In your request for a reservation, please be specific about:

  1. What servers are needed (ex. “cortado01-05”)
  2. The start and end time of the reservation (ex. today to Dec 31st)
  3. Who can use the reservation (a list of user IDs)

Note: the requested node must be free of any running jobs before a reservation is started. So if you are requesting a reservation on a node upon which you are running a job, we will create the reservation but it will not take effect until the job completes on the node. So please cancel ('scancel') your job before requesting a reservation.

Note: nodes may be reserved for a maximum of fourteen days, and extended in one week increments. Reservations that are not being used (no jobs running) will be removed.

Using reservations when submitting jobs

If you have been granted a reservation you will receive a reservation tag, a short string that is required to submit jobs.

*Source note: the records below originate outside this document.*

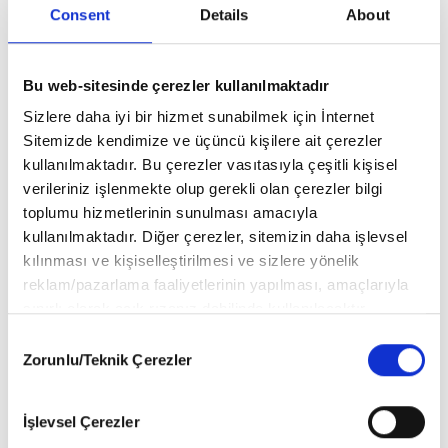
kısa bir yürüyüş yaptıktan sonra aracına binerek semtten ayrıldı.
Consent
Details
About
Bu web-sitesinde çerezler kullanılmaktadır
Sizlere daha iyi bir hizmet sunabilmek için İnternet
Sitemizde kendimize ve üçüncü kişilere ait çerezler
kullanılmaktadır. Bu çerezler vasıtasıyla çeşitli kişisel
verileriniz işlenmekte olup gerekli olan çerezler bilgi
toplumu hizmetlerinin sunulması amacıyla
kullanılmaktadır. Diğer çerezler, sitemizin daha işlevsel
kılınması ve kişiselleştirilmesi ve sizlere yönelik
reklam/pazarlama faaliyetlerinin yapılması, amaçlarıyla
sınırlı olarak açık rızanız dahilinde kullanılacaktır.
Çerezlere ilişkin tercihlerinizi aşağıda yer alan panel
Consent
vasıtasıyla belirleyebilirsiniz. Çerezlere ilişkin detaylı bilgi
Zorunlu/Teknik Çerezler
Selection
için Ayarlar butonuna tıklayabilir,
Çerez Bilgilendirme
Metnimizi
ziyaret edebilirsiniz.
İşlevsel Çerezler
6698 sayılı Kişisel Verilerin Korunması Kanunu uyarınca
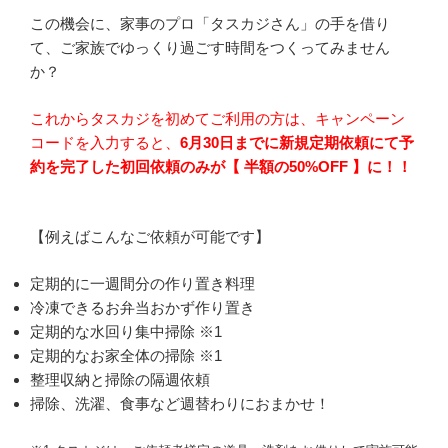
この機会に、家事のプロ「タスカジさん」の手を借り
て、ご家族でゆっくり過ごす時間をつくってみません
か？
これからタスカジを初めてご利用の方は、キャンペーン
コードを入力すると、
6
月30日までに新規定期依頼にて予
約を完了した初回依頼のみが【 半額の50%OFF 】に！！
【例えばこんなご依頼が可能です】
定期的に一週間分の作り置き料理
冷凍できるお弁当おかず作り置き
定期的な水回り集中掃除 ※1
定期的なお家全体の掃除 ※1
整理収納と掃除の隔週依頼
掃除、洗濯、食事など週替わりにおまかせ！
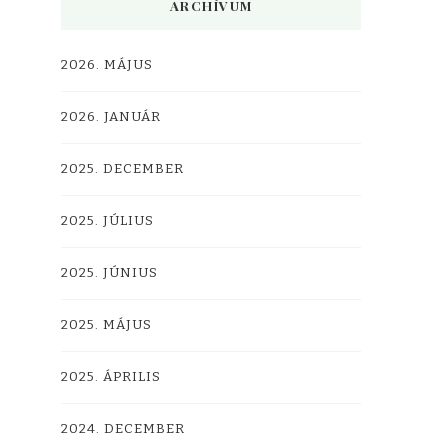
ARCHÍVUM
2026. MÁJUS
2026. JANUÁR
2025. DECEMBER
2025. JÚLIUS
2025. JÚNIUS
2025. MÁJUS
2025. ÁPRILIS
2024. DECEMBER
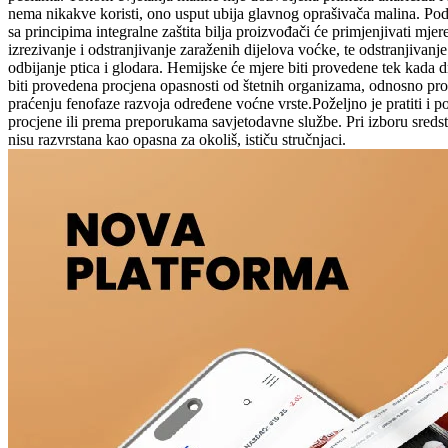
nema nikakve koristi, ono usput ubija glavnog oprašivača malina. Pod 
sa principima integralne zaštita bilja proizvođači će primjenjivati mjer
izrezivanje i odstranjivanje zaraženih dijelova voćke, te odstranjivanj
odbijanje ptica i glodara. Hemijske će mjere biti provedene tek kada 
biti provedena procjena opasnosti od štetnih organizama, odnosno prog
praćenju fenofaze razvoja određene voćne vrste.Poželjno je pratiti i p
procjene ili prema preporukama savjetodavne službe. Pri izboru sredsta
nisu razvrstana kao opasna za okoliš, ističu stručnjaci.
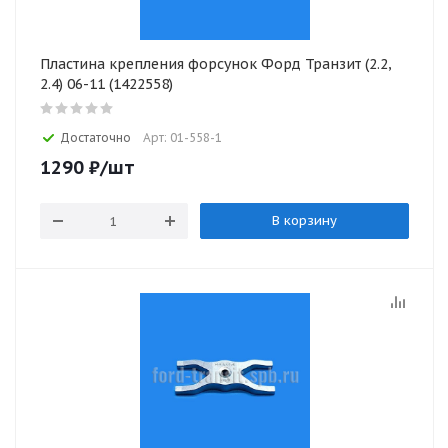
Пластина крепления форсунок Форд Транзит (2.2,
2.4) 06-11 (1422558)
Достаточно
Арт: 01-558-1
1290
₽
/шт
В корзину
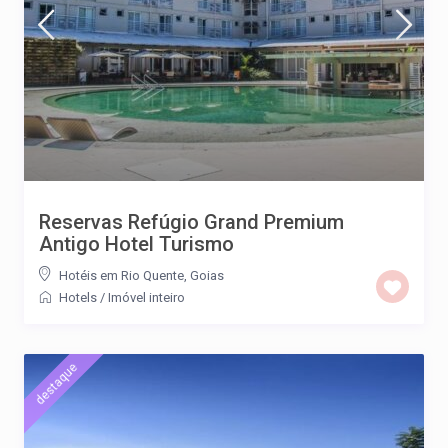
Reservas Refúgio Grand Premium
Antigo Hotel Turismo
Hotéis em Rio Quente, Goias
Hotels
/
Imóvel inteiro
destaque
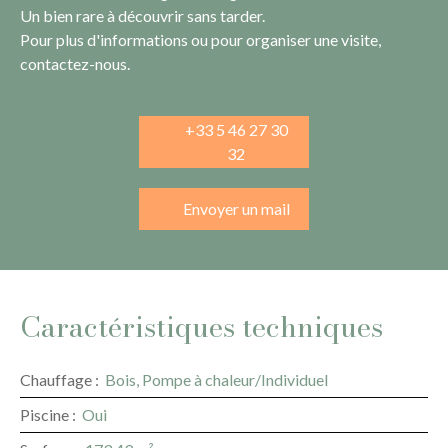
Un bien rare à découvrir sans tarder.
Pour plus d'informations ou pour organiser une visite,
contactez-nous.
+33 5 46 27 30
32
Envoyer un mail
Caractéristiques techniques
Chauffage
:
Bois, Pompe à chaleur/Individuel
Piscine
:
Oui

This string must be included in any srun or sbatch submissions via the flag --reservation=....

If our tag is “abc1de_4” then you would submit jobs using the flag --reservation=abc1de_4

This can be done at the command line:

[abc1de@portal03 ~]$ sbatch --reservation=abc1de_4 slurm.sh
...
[abc1de@portal03 ~]$ srun --reservation=abc1de_4 slurm.sh

Or you can include the flag in the header of your sbatch file:

[abc1de@portal03 ~]$ cat reservation.sh
#!/bin/bash
#SBATCH --job-name="Reservation Example" 
#
#SBATCH --error="stderr.txt"
#SBATCH --output="stdout.txt"
#
#SBATCH --reservation=abc1de_4               <- Include reservation tag
...
[abc1de@portal03 ~]$ sbatch reservation.sh

If the reserved node is in a queue (“partition”) other than the default “main” partition, you must include the partition in your job script or the command line.

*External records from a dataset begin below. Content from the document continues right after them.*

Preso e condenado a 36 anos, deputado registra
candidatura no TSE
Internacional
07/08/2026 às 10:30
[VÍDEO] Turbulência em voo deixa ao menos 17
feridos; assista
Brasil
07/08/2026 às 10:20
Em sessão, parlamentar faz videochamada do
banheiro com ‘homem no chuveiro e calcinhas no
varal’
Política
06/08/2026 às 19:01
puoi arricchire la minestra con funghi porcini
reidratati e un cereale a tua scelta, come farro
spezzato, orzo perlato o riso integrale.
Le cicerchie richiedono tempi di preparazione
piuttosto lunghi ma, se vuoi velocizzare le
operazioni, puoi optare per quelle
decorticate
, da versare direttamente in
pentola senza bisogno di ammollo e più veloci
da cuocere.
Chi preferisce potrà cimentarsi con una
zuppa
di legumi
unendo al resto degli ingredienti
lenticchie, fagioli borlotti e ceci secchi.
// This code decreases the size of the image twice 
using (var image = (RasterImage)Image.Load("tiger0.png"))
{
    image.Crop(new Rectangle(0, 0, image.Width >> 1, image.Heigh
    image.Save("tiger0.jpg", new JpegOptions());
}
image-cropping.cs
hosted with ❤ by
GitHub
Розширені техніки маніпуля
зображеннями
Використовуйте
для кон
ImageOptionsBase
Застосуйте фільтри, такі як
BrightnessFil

[abc1de@portal03 ~]$ sbatch --reservation=abc1de_4 -p gpu slurm.sh
...
[abc1de@portal03 ~]$ srun --reservation=abc1de_4 -p gpu slurm.sh

Listing Reservations

You can see a listing of all active reservations by using the scontrol command:

[abc1de@portal03 ~]$ scontrol show reservation
ReservationName=abc1de_4 StartTime=2019-06-25T00:00:00 EndTime=2019-07-02T16:00:00 
   Nodes=slurm1 NodeCnt=1 CoreCnt=12 Features=(null) PartitionName=(null) Flags=SPEC_NODES
   TRES=cpu=24
   Users=abc1de Accounts=(null) Licenses=(null) State=ACTIVE BurstBuffer=(null) Watts=n/a

Avoiding Default Cluster Limits with Reservations

The CS cluster has a default SLURM QoS named csdefault which limits the number of concurrent jobs a user may run. Reservations may circumvent this limit by using the QoS csresnolim in srun commands or sbatch scripts using the parameter -q csresnolim or --qos=csresnolim.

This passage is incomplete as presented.